修兆珹垂首不語。
他不開口,葛書涵倒有意再諷刺挖苦幾句,隻是林秋白並不搭理他,將他們拋在一邊,搗鼓他的菜園去了。
鬱楚慈是全宗門最受歡迎的小師弟,修兆珹他們也常去他的院落,一進他的院門便可看見滿院盆景蘭枝,芳華焯灼,在四季如春的青庭山上暗香浮送,沁人心脾,相比之下,林秋白將前院種滿蔥蒜、土豆,白菜……簡直是不堪入目,庸俗至極。
在場人忍不住露出鄙薄的表情。
但下一秒,他們臉上的神情就龜裂了。
林秋白單手提了個桶過來,裏麵盛著清澈透亮的水,散發著他從未見過的蓬勃充盈靈氣,修兆珹見多識廣,他渾身一震,“這是脂泉!?”
葛書涵臉色巨變,“怎麼可能!?”
脂泉據說是蟠龍未隕落前棲身的山溪,蟠龍隕後山溪枯竭,僅存的脂泉水一滴天價,可活死人肉白骨,即使葛峰主那裏也沒有這等寶物。

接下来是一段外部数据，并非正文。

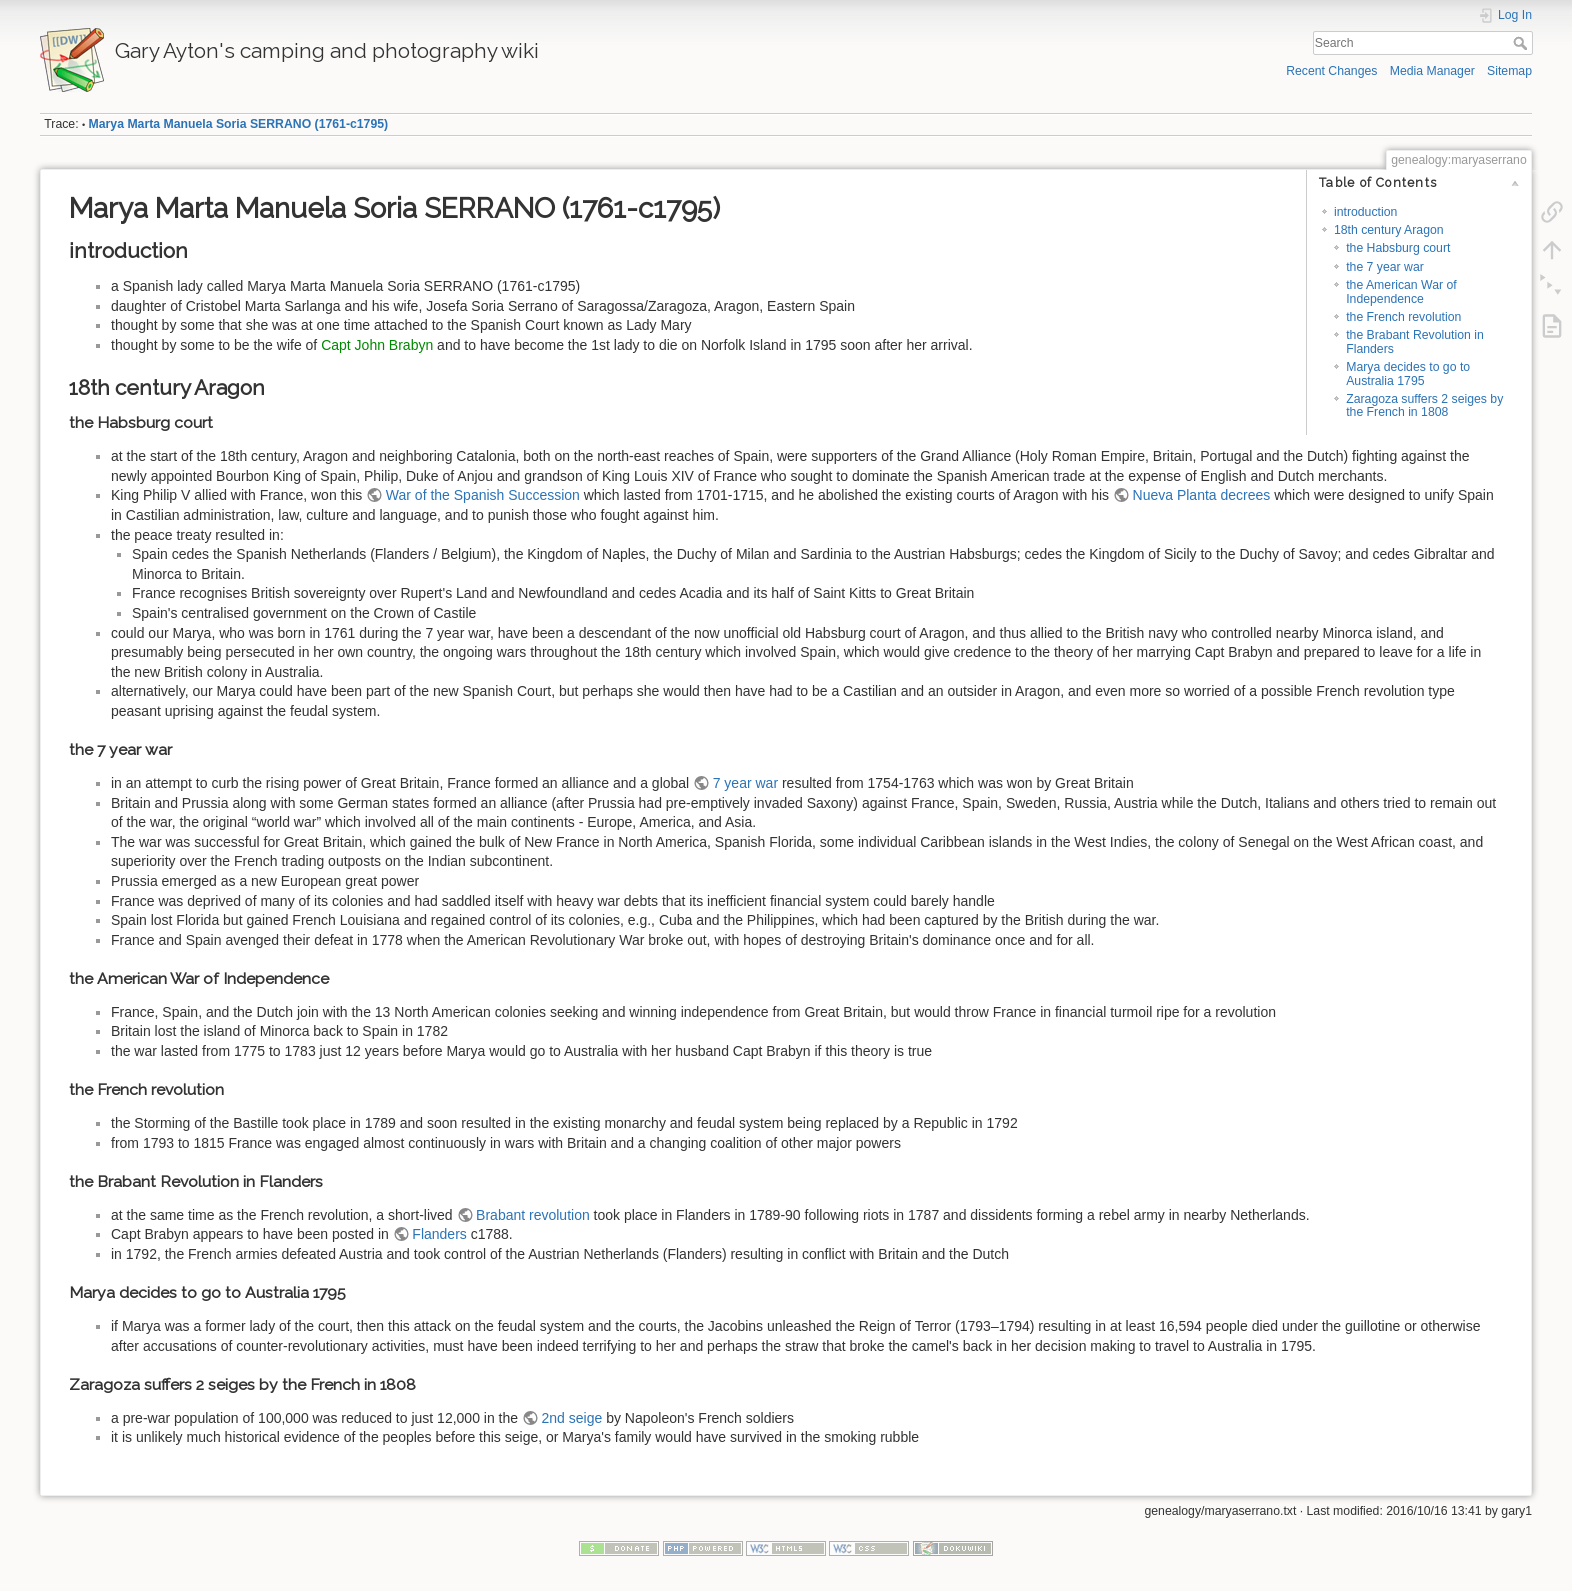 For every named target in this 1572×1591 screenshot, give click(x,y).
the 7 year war (1385, 267)
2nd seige (572, 1418)
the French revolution (1403, 317)
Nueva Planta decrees (1202, 495)
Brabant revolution (533, 1215)
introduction (1365, 212)
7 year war (745, 783)
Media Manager (1432, 71)
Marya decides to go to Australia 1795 (1408, 373)
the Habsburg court (1398, 248)
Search (1522, 43)
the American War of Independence (1401, 291)
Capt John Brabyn (377, 345)
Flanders (439, 1234)
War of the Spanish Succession (483, 495)
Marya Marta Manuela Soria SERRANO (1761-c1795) (239, 124)
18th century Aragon (1389, 230)
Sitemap (1509, 71)
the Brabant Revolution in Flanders (1415, 341)
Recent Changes (1331, 71)
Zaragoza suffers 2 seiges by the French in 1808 (1424, 405) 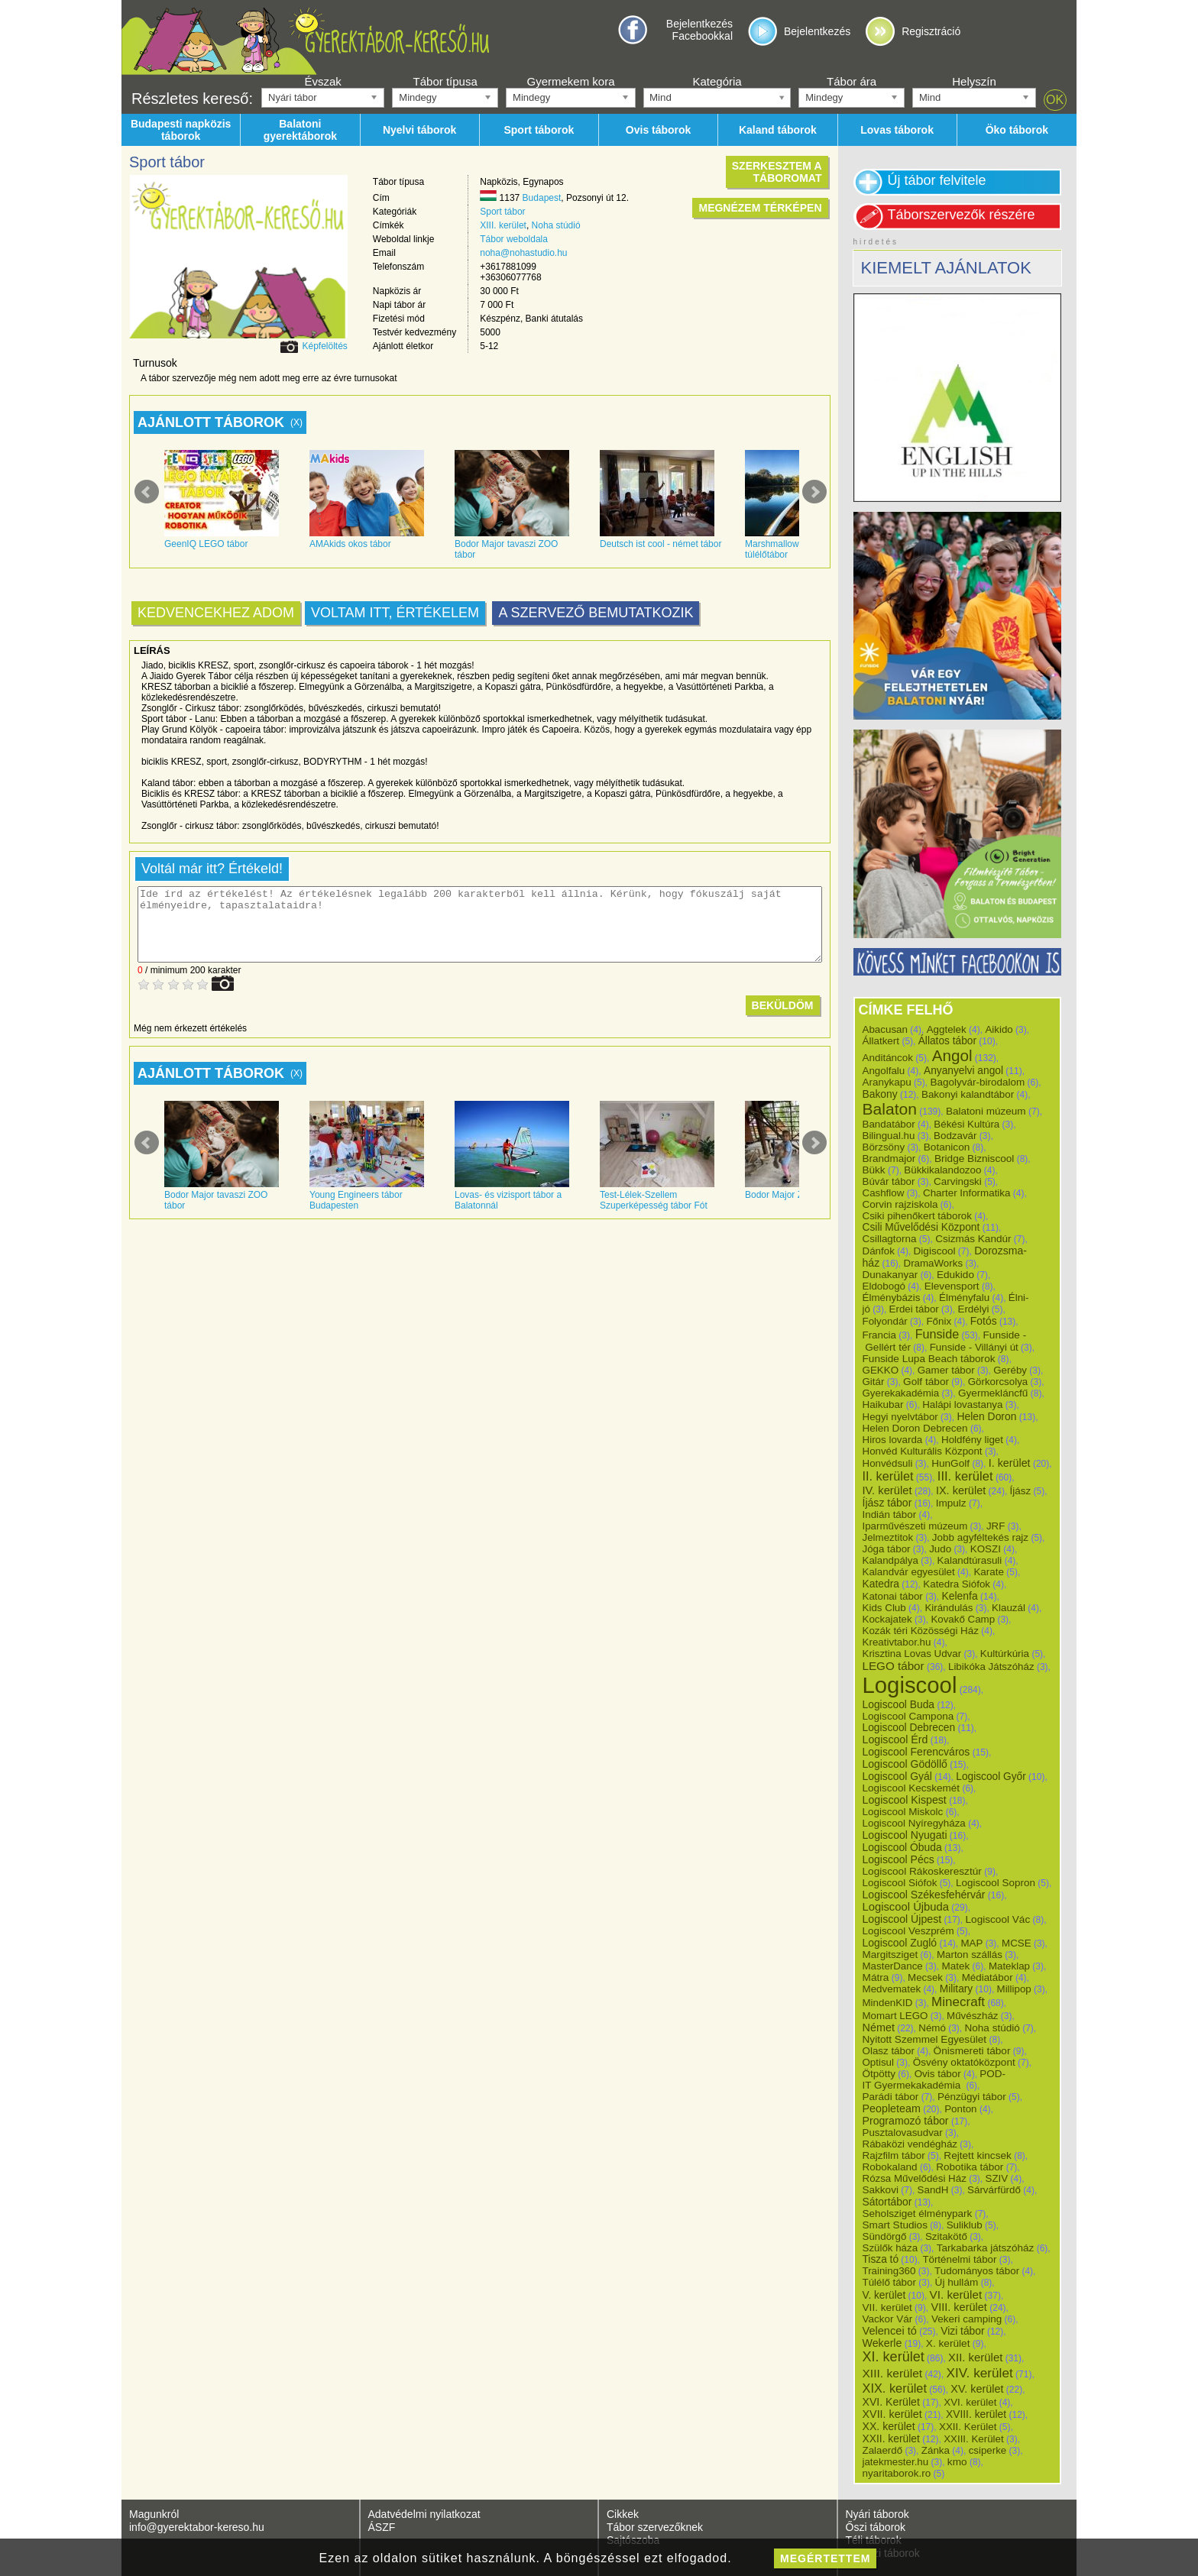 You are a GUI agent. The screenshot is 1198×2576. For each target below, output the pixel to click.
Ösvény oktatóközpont (964, 2062)
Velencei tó (890, 2331)
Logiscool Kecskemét (911, 1788)
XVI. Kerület (891, 2402)
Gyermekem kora (570, 81)
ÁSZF (382, 2527)
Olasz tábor (889, 2051)
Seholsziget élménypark (918, 2213)
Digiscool (935, 1251)
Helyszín (974, 81)
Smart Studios (895, 2225)
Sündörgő (885, 2236)
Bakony (880, 1094)
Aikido (998, 1029)
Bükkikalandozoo (942, 1170)
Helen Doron (986, 1416)
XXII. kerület (891, 2438)
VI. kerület (956, 2294)
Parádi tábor (891, 2096)
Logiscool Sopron (995, 1882)
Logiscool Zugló (900, 1943)
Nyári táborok (877, 2514)
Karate (988, 1572)
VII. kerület (887, 2307)
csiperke (988, 2450)
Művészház (972, 2015)
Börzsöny (884, 1147)
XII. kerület (975, 2357)
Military (956, 1989)
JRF (995, 1526)
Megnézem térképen (759, 208)
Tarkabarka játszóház (985, 2248)
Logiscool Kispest (905, 1800)
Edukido (955, 1274)
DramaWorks (933, 1263)
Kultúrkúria (1004, 1653)
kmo (957, 2462)
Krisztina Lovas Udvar (912, 1653)
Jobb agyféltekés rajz (980, 1537)
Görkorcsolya (998, 1381)
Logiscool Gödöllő (905, 1764)
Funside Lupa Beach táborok (929, 1358)
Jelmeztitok (888, 1537)
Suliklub (965, 2225)
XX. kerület (889, 2426)
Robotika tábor (969, 2167)
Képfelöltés (324, 346)
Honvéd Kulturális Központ (923, 1451)
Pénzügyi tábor (971, 2096)
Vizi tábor (962, 2331)
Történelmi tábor (959, 2259)
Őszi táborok (876, 2527)
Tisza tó (881, 2259)
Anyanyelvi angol (963, 1070)
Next (814, 492)
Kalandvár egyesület (909, 1572)
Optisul (878, 2062)
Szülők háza (890, 2248)
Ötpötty (879, 2073)
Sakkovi (880, 2190)
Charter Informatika (966, 1193)
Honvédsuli (888, 1463)
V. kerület (884, 2295)
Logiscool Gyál (897, 1776)
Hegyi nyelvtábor (900, 1416)
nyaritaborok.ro (897, 2473)
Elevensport (951, 1286)
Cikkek (623, 2514)
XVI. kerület (970, 2402)
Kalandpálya (890, 1560)
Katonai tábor (893, 1596)
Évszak (322, 81)
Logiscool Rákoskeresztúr (922, 1871)
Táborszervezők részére (961, 214)
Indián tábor (890, 1514)
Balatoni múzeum (986, 1111)
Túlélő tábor (889, 2282)
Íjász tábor (887, 1503)
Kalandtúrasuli (969, 1560)
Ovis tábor (938, 2073)
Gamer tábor (946, 1370)
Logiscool (910, 1684)
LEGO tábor (893, 1665)
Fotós (983, 1321)
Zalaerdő (883, 2450)
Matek (955, 1966)
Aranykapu (887, 1082)
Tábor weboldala (514, 239)
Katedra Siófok (956, 1584)
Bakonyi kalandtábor (967, 1094)
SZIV (996, 2178)
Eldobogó (884, 1286)
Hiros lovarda (893, 1439)
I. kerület (1010, 1463)
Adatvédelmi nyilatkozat (424, 2514)
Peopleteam (892, 2108)
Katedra (881, 1584)
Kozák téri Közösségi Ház (921, 1630)
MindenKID (888, 2002)
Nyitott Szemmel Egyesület (925, 2039)
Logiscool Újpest (902, 1919)
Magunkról (154, 2514)
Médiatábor (987, 1977)
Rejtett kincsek (978, 2155)
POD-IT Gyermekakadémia (934, 2079)
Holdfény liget (972, 1439)
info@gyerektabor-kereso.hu (196, 2527)
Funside (937, 1334)
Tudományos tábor (976, 2271)
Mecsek (925, 1977)
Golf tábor (926, 1381)
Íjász (1020, 1491)
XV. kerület (976, 2389)
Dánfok (879, 1251)
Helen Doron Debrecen (915, 1428)
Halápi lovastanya (962, 1404)
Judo (940, 1549)
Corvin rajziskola (900, 1204)
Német (879, 2027)
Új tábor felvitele (937, 180)
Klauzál (1008, 1607)
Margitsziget (890, 1954)
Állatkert (881, 1041)
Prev (146, 492)
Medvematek (892, 1989)
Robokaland (890, 2167)
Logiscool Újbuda (906, 1907)
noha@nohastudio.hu (523, 253)
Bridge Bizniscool (974, 1158)
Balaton (890, 1109)
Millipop (1014, 1989)
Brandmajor (889, 1158)
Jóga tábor (887, 1549)
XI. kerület (893, 2356)
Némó (932, 2028)
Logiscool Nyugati (905, 1835)
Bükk (874, 1170)
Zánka (935, 2450)
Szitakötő (946, 2236)
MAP (971, 1943)
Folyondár (885, 1321)
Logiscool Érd (895, 1739)
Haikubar (883, 1404)
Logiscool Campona (908, 1716)
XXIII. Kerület (974, 2439)
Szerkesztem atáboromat (777, 172)
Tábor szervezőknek (655, 2527)
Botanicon (947, 1147)
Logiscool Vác (998, 1919)
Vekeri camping (966, 2319)
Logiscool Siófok (900, 1882)
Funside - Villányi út (974, 1347)
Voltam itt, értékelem (395, 612)
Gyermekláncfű (993, 1393)
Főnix (938, 1321)
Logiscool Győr (991, 1776)
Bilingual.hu (889, 1135)
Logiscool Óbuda (902, 1847)
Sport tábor (502, 211)
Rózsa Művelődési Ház (914, 2178)
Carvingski (958, 1181)
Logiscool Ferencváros (916, 1752)
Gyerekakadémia (901, 1393)
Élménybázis (892, 1297)
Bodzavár (955, 1135)
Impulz (951, 1503)
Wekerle (882, 2343)
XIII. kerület (503, 225)
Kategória (716, 81)
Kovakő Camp (963, 1619)
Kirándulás (948, 1607)
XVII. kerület (892, 2414)
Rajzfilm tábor (894, 2155)
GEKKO (881, 1370)
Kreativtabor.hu (897, 1642)
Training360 (889, 2271)
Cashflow (884, 1193)
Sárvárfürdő (994, 2190)
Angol (952, 1055)
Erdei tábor (914, 1309)
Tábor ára (851, 81)
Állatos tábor (947, 1041)
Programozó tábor (906, 2121)
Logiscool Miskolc (903, 1811)
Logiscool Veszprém (908, 1931)
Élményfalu (964, 1297)
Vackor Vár (888, 2319)
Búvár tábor (889, 1181)
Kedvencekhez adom (216, 612)
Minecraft (958, 2002)
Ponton (960, 2109)
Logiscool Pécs (898, 1859)
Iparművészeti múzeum (915, 1526)
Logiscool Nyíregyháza (914, 1823)
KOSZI (985, 1549)
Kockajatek (887, 1619)
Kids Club (884, 1607)
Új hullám (957, 2282)
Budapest (542, 198)
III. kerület (965, 1476)
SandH (933, 2190)
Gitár (874, 1381)
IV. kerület (887, 1490)
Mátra (876, 1977)
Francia (879, 1335)
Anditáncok (888, 1057)
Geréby (1010, 1370)
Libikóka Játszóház (991, 1666)
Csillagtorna (890, 1238)
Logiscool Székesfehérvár (924, 1894)
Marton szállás (969, 1954)
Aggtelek (946, 1029)
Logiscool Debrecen (909, 1727)
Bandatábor (889, 1124)
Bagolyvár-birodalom (977, 1082)
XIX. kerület (895, 2388)
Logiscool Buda (899, 1704)
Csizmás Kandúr (973, 1238)
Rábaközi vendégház (910, 2144)
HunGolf (950, 1463)
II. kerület (888, 1476)
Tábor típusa (445, 81)
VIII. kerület (958, 2307)
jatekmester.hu (896, 2462)
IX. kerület (961, 1490)
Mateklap (1009, 1966)
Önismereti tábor (972, 2051)
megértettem (825, 2558)
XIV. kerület (979, 2372)
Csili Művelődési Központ (921, 1227)
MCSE (1016, 1943)
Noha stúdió (556, 225)
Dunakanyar (890, 1274)
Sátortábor (887, 2202)
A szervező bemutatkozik (595, 612)
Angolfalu (884, 1070)
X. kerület (948, 2343)
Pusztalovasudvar (903, 2132)
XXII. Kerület (967, 2426)
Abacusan (885, 1029)
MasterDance (893, 1966)
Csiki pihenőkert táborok (917, 1216)
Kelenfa (959, 1596)
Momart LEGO (895, 2015)
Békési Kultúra (966, 1124)
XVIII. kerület (976, 2414)
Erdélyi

深吸一口感受到那蓬勃的靈氣,修兆珹篤定:“是脂泉。”
所有人眼登時都直了。
然而他們還沒從震撼中回過神,就眼睜睜的看著林秋白從乾坤袖裏掏出一把種子撒在泥裏,然後手腕相送,將一桶水全澆在他的菜地上。
所有人:!!!!???
一桶活死人肉白骨的脂泉水呀,竟然全供獻給了大白菜,什麼叫暴殄天物,牛嚼牡丹?這就是呀。
簡直令人發指!
厚積濃鬱的靈氣在泥土上滯留不散,他們沒功夫去關心林秋白哪來的脂泉水,全都在心疼,痛心疾首萬念俱灰根本無法形容他們現在的心情,師兄弟們互相攙扶著,盯著菜地裏渾身濕漉漉的白菜,青脆的菜葉和嫩白的莖根,極力壓製自己趴在地上舔一舔的衝動。
修兆珹極力克製住自己的呼吸,他強壓下方才微妙的情緒,看著林秋白,回歸正題,“你說你不再纏著師尊,可我不能信你。”
林秋白抬起頭,瓷白的臉上眼睛濕漉漉的,“其實……我已心有所屬。”
那張臉柔嫩的肌膚白裏透紅,修兆珹一愣,“誰?”
緊接著,他露出洞察一切的表情,濃黑眉頭皺起,“你莫騙我,你為了師尊用盡了一切手段,你怎可能會愛上別人?”
林秋白:“他就在我的屋裏。”
他姿態閑適,語氣太過篤定和自然,修兆珹都有些動搖,心忽然沉了下去,下意識往門那裏瞥了一眼,恰巧裏屋的門板微微一動。
林秋白也微怔愣。
他太清楚不過,裏麵根本沒有人。
這一瞬間的錯愕被葛書涵敏銳捕捉到,他恨不得把人踩進泥裏,自然不肯放過這個機會,乜斜林秋白一眼,“那我要確認一下。”
他認定林秋白在說謊,剛才門板響動或許是來自穿堂風,隻要林秋白的廂房裏沒有人,就說明方才林秋白的話都是謊言,他三步並作兩步,大步邁去,刷地拉開房門——
房間內空間有限,裏麵光景一覽無餘,聽見門被拉開的聲音,床榻上坐著的男人側目望來。他俊朗如灼日,五官宛如精工雕琢,唇色若棠,重曈裏似乎藏著一抹葳蕤明焰,長發披散於腦後,發尾墜著獨特的墜飾。
金色華服穿在他身上襯出來獨一無二的貴氣,尤其是他望過來的一眼,仿佛帶著千年亙古的詰問,極其恐怖的威壓釋放而出,如同不可撼動的巍峨山嶽一般壓在眾人頭頂上。
在場所有人氣都喘不上來,臉頓時霎白。
葛書涵首當其衝,幾乎承受了九成威壓,他頓時深陷在恐懼之中,背後清晰可見的汗水淌下來,膝蓋骨傳來令人牙酸的重力,他“撲通”一聲跪在地上,地磚龜裂出無數裂縫。